------ Records for the exercise

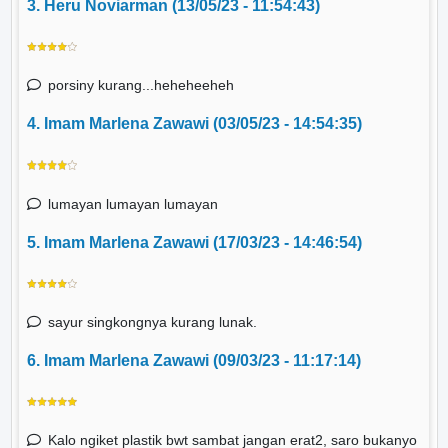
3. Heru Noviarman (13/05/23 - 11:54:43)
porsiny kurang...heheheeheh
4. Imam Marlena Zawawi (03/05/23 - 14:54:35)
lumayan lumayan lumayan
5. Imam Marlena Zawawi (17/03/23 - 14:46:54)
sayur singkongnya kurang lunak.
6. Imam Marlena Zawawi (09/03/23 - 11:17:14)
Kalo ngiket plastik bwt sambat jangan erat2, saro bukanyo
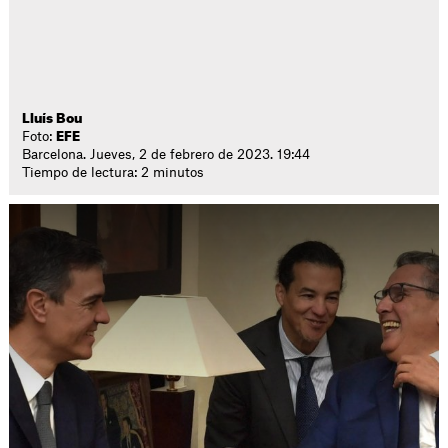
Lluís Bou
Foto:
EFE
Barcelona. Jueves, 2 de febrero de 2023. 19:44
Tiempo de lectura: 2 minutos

------------
------ Records for the exercise

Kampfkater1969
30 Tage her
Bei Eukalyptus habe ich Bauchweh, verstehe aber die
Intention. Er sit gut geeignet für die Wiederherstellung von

------------

* [Description of the task]:
In the listing above, locate the line containing "Bei Eukalyptus habe" and the line containing "Intention. Er sit", then transcribe both and every line between them verbatim.

* [Exercise response]:
Bei Eukalyptus habe ich Bauchweh, verstehe aber die
Intention. Er sit gut geeignet für die Wiederherstellung von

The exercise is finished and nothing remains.